Since then, other companies have jumped on the seasonal bandwagon; Dairy Queen offers a seasonal pumpkin spice Blizzard and pumpkin flavored Cheerios line grocery store shelves (this article offers a list of things that would probably be considered overenthusiasm with the flavoring). The appeal does not stop at food products either; body care brand Native sells a limited-edition pumpkin spice deodorant every fall, and pumpkin scented candles fly off the shelves at retailers like Target and Bath and Body Works.
The simplest, most practical answer can be explained by simple supply-and-demand; the PSL and other pumpkin-flavored items are only available for a short (though increasingly lengthy) window of time at the end of the year. As previously stated, Starbucks and Dunkin’s fall drink lines are introduced in August and are heavily marketed all the way until Halloween. Those drinks are still available until after Thanksgiving, but the marketing switches over to the holidays by then. American consumers can only capitalize on the brevity of their favorite pumpkin-flavored items before they are cruelly snatched away for another nine months.

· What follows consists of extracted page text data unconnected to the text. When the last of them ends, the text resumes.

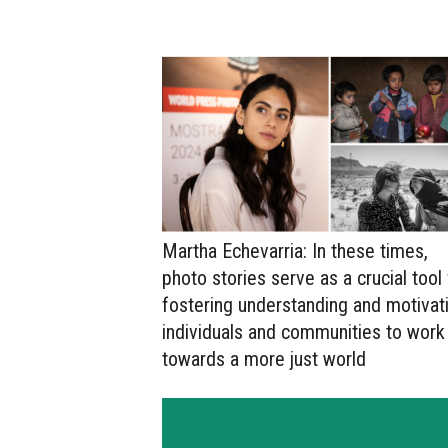
Martha Echevarria: In these times,
photo stories serve as a crucial tool 
fostering understanding and motivat
individuals and communities to work
towards a more just world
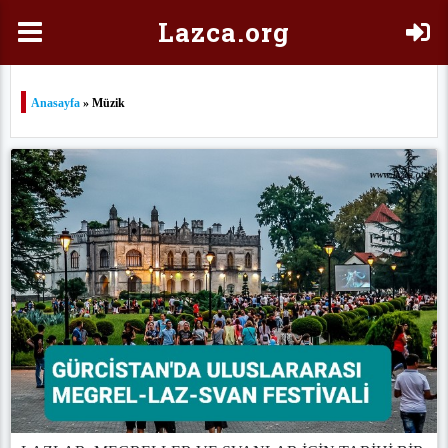
Laz
ca.org
Anasayfa
» Müzik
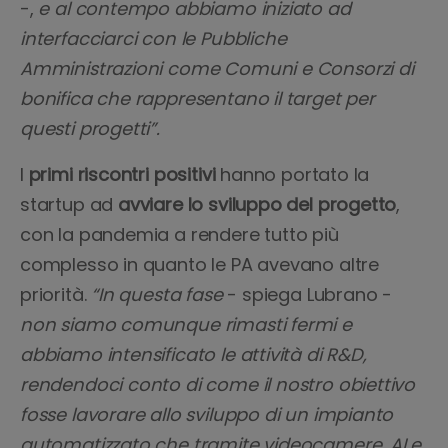
-,
e al contempo abbiamo iniziato ad
interfacciarci con le Pubbliche
Amministrazioni come Comuni e Consorzi di
bonifica che rappresentano il target per
questi progetti”.
I
primi riscontri positivi
hanno portato la
startup ad
avviare lo sviluppo del progetto
,
con la pandemia a rendere tutto più
complesso in quanto le PA avevano altre
priorità.
“In questa fase
- spiega Lubrano -
non siamo comunque rimasti fermi e
abbiamo intensificato le attività di R&D,
rendendoci conto di come il nostro obiettivo
fosse lavorare allo sviluppo di un impianto
automatizzato che tramite videocamere, AI e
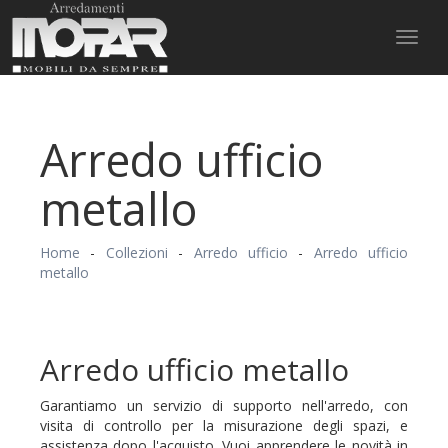
Toggl
naviga
Arredo ufficio
metallo
Home
-
Collezioni
-
Arredo ufficio
-
Arredo ufficio
metallo
Arredo ufficio metallo
Garantiamo un servizio di supporto nell'arredo, con
visita di controllo per la misurazione degli spazi, e
assistenza dopo l'acquisto. Vuoi apprendere le novità in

A more sentimental and heart-warming answer could be found in the emotions and feelings the PSL and its pumpkin-flavored companions elicit in human minds and hearts. After a long summer of heat, sunburns and sweat, the cool winds of autumn are a welcome reprieve. Not only do the days get cooler, but the arrival of those chilly winds also bring about uber-popular holidays like Halloween and Thanksgiving.
The beginning of fall usually signifies the beginning of activities such as kids going back to school, football games, trick-or-treating, bonfires, and pumpkin patches. All of these popular autumnal pastimes are a source of great memories for many people; pumpkin flavoring is very connected to these. Therefore, people are more likely to associate fall flavors with joyful memories (much like how people enjoy hot chocolate and eggnog at Christmas time). People associate the fall season with ultimate warmth and coziness, with pumpkin flavoring an added bonus to the overall feeling of snugness.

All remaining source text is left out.